One thing I've noticed at the library is that kids are much more observant than their parents, and much more likely to be delighted and wonderstruck. I like to make the spaces interesting, with decorations, posters, and other things to discover all over. Adults rarely notice these kinds of things, and when they do they only see the ones at eye level. It's always the kids who point out the things hanging from the ceiling or low to the ground. I was also struck by a section in the book Moonwalking with Einstein on time and memory. Time drags when you're young and flies when you're old, in general. The theory in the book is that time is slower when you're younger because you're busy constantly discovering new things and making new memories. When you get older you've seen and done it all already, so the world is less notable and you pay less attention, thus making fewer memories because you're on autopilot and it all becomes one big blur of quickly passing time.

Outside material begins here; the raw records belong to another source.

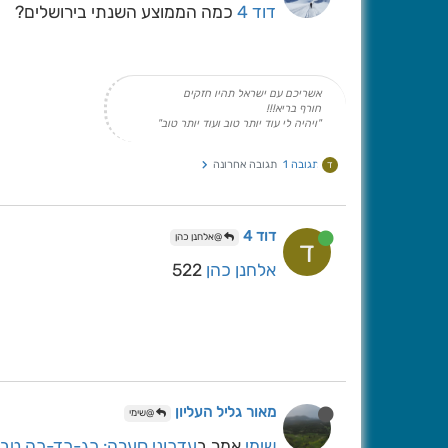
דוד 4
כמה הממוצע השנתי בירושלים?
אשריכם עם ישראל תהיו חזקים
חורף בריא!!!
"ויהיה לי עוד יותר טוב ועוד יותר טוב"
תגובה 1
תגובה אחרונה
ד
דוד 4
@אלחנן כהן
ד
אלחנן כהן
522
מאור גליל העליון
@שימי
שימי
אמר ב
עדכוני סערה: כג-כד-כה טבת תשפו [2026\1\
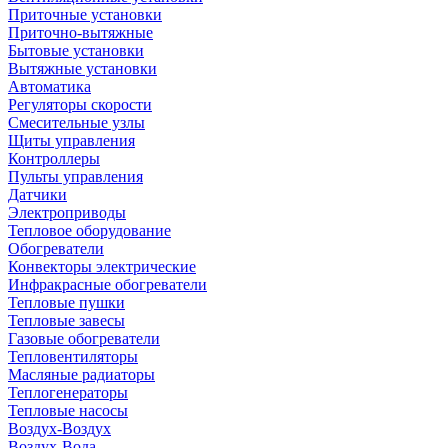
Приточные установки
Приточно-вытяжные
Бытовые установки
Вытяжные установки
Автоматика
Регуляторы скорости
Смесительные узлы
Щиты управления
Контроллеры
Пульты управления
Датчики
Электроприводы
Тепловое оборудование
Обогреватели
Конвекторы электрические
Инфракрасные обогреватели
Тепловые пушки
Тепловые завесы
Газовые обогреватели
Тепловентиляторы
Масляные радиаторы
Теплогенераторы
Тепловые насосы
Воздух-Воздух
Воздух-Вода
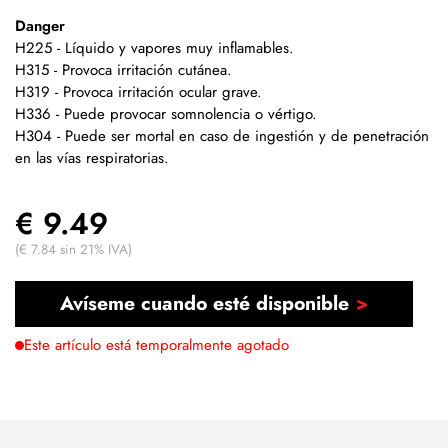
Danger
H225 - Líquido y vapores muy inflamables.
H315 - Provoca irritación cutánea.
H319 - Provoca irritación ocular grave.
H336 - Puede provocar somnolencia o vértigo.
H304 - Puede ser mortal en caso de ingestión y de penetración
en las vías respiratorias.
€ 9.49
(€ 7.84 sin 21% IVA)
Avíseme cuando esté disponible
Este artículo está temporalmente agotado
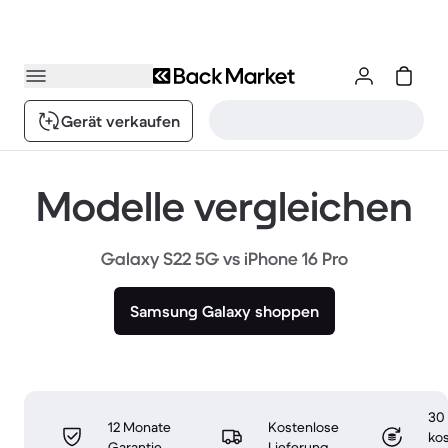
Gerät verkaufen
Modelle vergleichen
Galaxy S22 5G vs iPhone 16 Pro
Samsung Galaxy shoppen
30
12 Monate
Kostenlose
ko
Garantie
Lieferung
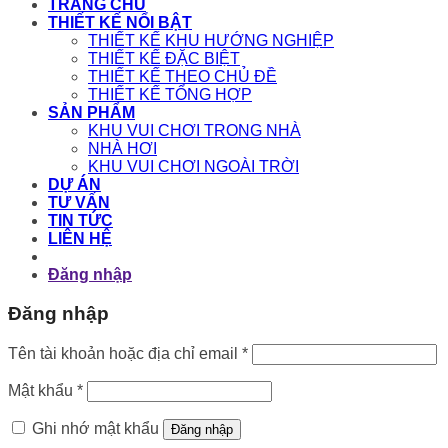
TRANG CHỦ
THIẾT KẾ NỔI BẬT
THIẾT KẾ KHU HƯỚNG NGHIỆP
THIẾT KẾ ĐẶC BIỆT
THIẾT KẾ THEO CHỦ ĐỀ
THIẾT KẾ TỔNG HỢP
SẢN PHẨM
KHU VUI CHƠI TRONG NHÀ
NHÀ HƠI
KHU VUI CHƠI NGOÀI TRỜI
DỰ ÁN
TƯ VẤN
TIN TỨC
LIÊN HỆ
Đăng nhập
Đăng nhập
Bắt
Tên tài khoản hoặc địa chỉ email
*
buộc
Bắt
Mật khẩu
*
buộc
Ghi nhớ mật khẩu
Đăng nhập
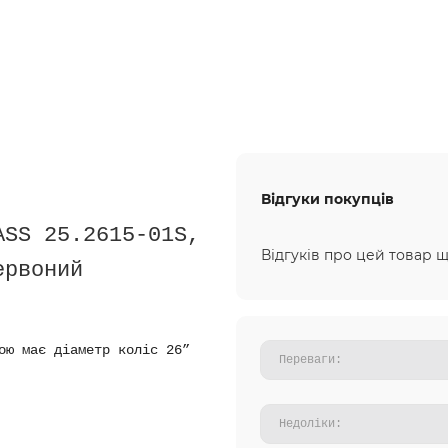
Відгуки покупців
ASS 25.2615-01S,
Відгуків про цей товар щ
ервоний
ою має діаметр коліс 26”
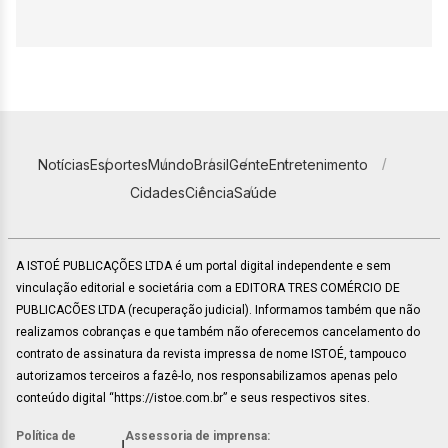
Notícias
Esportes
Mundo
Brasil
Gente
Entretenimento
Cidades
Ciência
Saúde
A ISTOÉ PUBLICAÇÕES LTDA é um portal digital independente e sem
vinculação editorial e societária com a EDITORA TRES COMÉRCIO DE
PUBLICACÕES LTDA (recuperação judicial). Informamos também que não
realizamos cobranças e que também não oferecemos cancelamento do
contrato de assinatura da revista impressa de nome ISTOÉ, tampouco
autorizamos terceiros a fazê-lo, nos responsabilizamos apenas pelo
conteúdo digital “https://istoe.com.br” e seus respectivos sites.
Política de
Assessoria de imprensa:
|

The picture above isn't the only one of mine that people have praised. Many seem to. I don't consider myself a photographic artist, I just like trying to capture things I enjoy looking at. But the fact that I do so seems to stand out. And it's one of the ways I make myself happy. Instead of keeping my head down and rushing through life, I do my best to pay attention to my surroundings and find things to marvel at, because that makes life more wondrous.

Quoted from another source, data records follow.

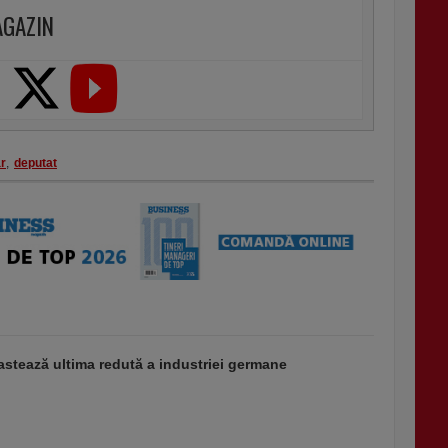
AGAZIN
ar
,
deputat
stează ultima redută a industriei germane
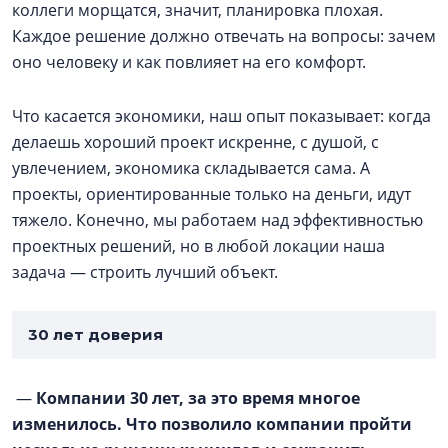
коллеги морщатся, значит, планировка плохая.
Каждое решение должно отвечать на вопросы: зачем
оно человеку и как повлияет на его комфорт.
Что касается экономики, наш опыт показывает: когда
делаешь хороший проект искренне, с душой, с
увлечением, экономика складывается сама. А
проекты, ориентированные только на деньги, идут
тяжело. Конечно, мы работаем над эффективностью
проектных решений, но в любой локации наша
задача — строить лучший объект.
30 лет доверия
—
Компании 30 лет, за это время многое
изменилось. Что позволило компании пройти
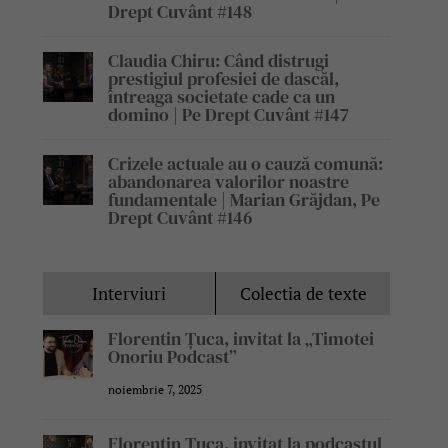
Drept Cuvânt #148
Claudia Chiru: Când distrugi
prestigiul profesiei de dascăl,
întreaga societate cade ca un
domino | Pe Drept Cuvânt #147
Crizele actuale au o cauză comună:
abandonarea valorilor noastre
fundamentale | Marian Grăjdan, Pe
Drept Cuvânt #146
Interviuri
Colectia de texte
Florentin Țuca, invitat la „Timotei
Onoriu Podcast”
noiembrie 7, 2025
Florentin Țuca, invitat la podcastul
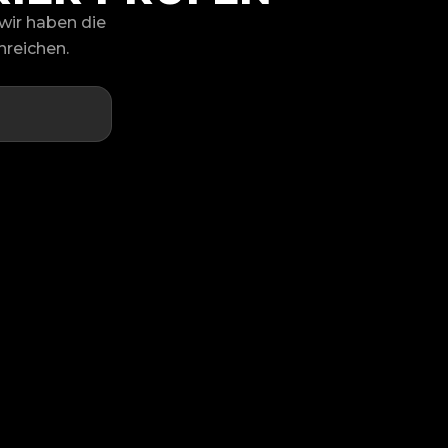
 wir haben die
nreichen.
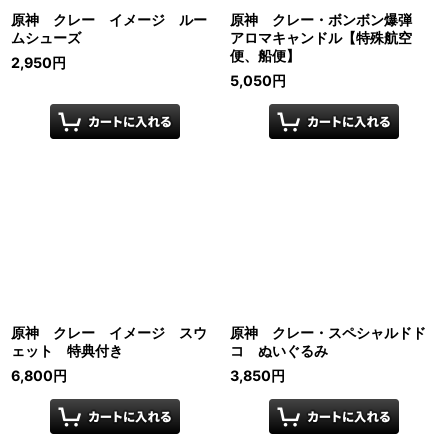
原神 クレー イメージ ルー
原神 クレー・ボンボン爆弾
ムシューズ
アロマキャンドル【特殊航空
便、船便】
2,950
円
5,050
円
原神 クレー イメージ スウ
原神 クレー・スペシャルドド
ェット 特典付き
コ ぬいぐるみ
6,800
円
3,850
円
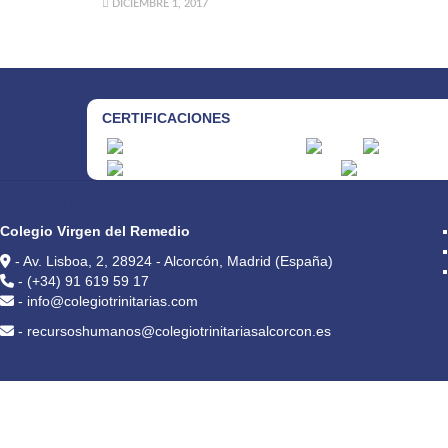
DICIEMBRE 1, 2017
CERTIFICACIONES
CONTACTO
Colegio Virgen del Remedio
- Av. Lisboa, 2, 28924 - Alcorcón, Madrid (España)
- (+34) 91 619 59 17
- info@colegiotrinitarias.com
- recursoshumanos@colegiotrinitariasalcorcon.es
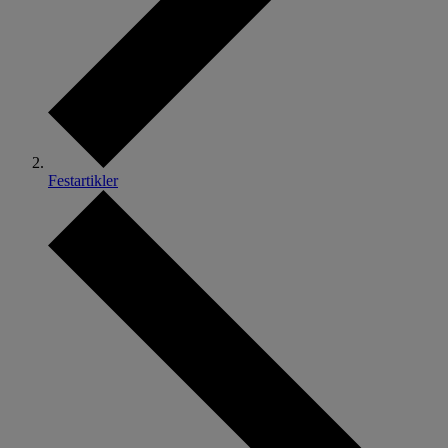
Festartikler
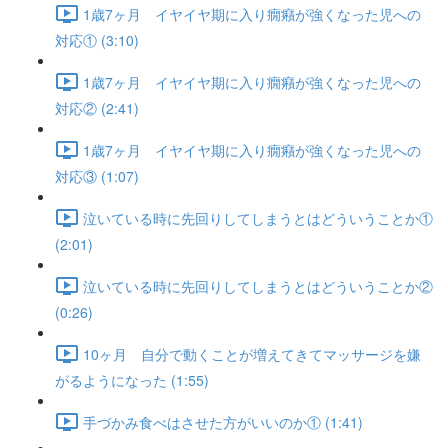
1歳7ヶ月 イヤイヤ期に入り癇癪が強くなった児への
対応① (3:10)
1歳7ヶ月 イヤイヤ期に入り癇癪が強くなった児への
対応② (2:41)
1歳7ヶ月 イヤイヤ期に入り癇癪が強くなった児への
対応③ (1:07)
泣いている時に先回りしてしまうとはどういうことか①
(2:01)
泣いている時に先回りしてしまうとはどういうことか②
(0:26)
10ヶ月 自分で動くことが増えてきてマッサージを嫌
がるようになった (1:55)
手づかみ食べはさせた方がいいのか① (1:41)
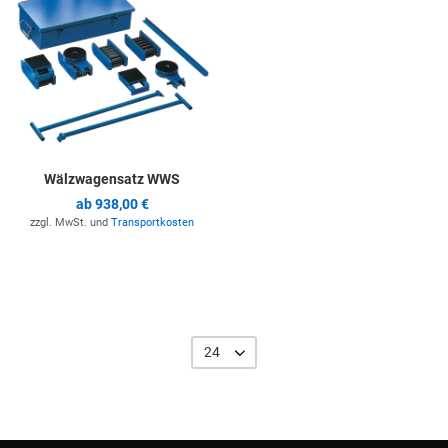
Wälzwagensatz WWS
ab
938,00 €
zzgl. MwSt. und
Transportkosten
24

At 10/26/2011 11:04 PM, Anonymous Anonymous said...

I don't think I agree with that theory about why time passes quickly when you're older.
Even people who are removed from a hurried lifestyle and are never bored or mesmerized by media of various kinds notice that life is speeding up even more.
I don't have any ideas about why, but I wish I did. I just don't think that one holds water. You can enjoy each moment with determination to pay attention to the little things, and make a habit of it, but every year still speeds up.
Word Verif: afterwar

At 10/27/2011 9:30 AM, Blogger Degolar said...

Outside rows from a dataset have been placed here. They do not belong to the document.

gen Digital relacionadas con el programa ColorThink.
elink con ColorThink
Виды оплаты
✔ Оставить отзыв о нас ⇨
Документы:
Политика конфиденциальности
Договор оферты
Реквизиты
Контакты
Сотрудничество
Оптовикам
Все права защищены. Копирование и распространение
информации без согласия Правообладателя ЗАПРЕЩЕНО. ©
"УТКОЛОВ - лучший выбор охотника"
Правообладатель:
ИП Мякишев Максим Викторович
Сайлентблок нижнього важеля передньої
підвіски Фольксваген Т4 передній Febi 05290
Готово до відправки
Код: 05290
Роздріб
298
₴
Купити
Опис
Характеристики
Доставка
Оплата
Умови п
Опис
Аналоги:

I'm sure I didn't do the theory justice with my quick little summary. And it wasn't a carefully researched academic theory endorsed by many, just the thoughts of one of the memory experts. But I think he would say that it doesn't matter how mindful you are, things will lose their newness and wonder to a certain extent as you age as an unavoidable consequence of experience. I don't know that I entirely agree, but it's interesting to ponder.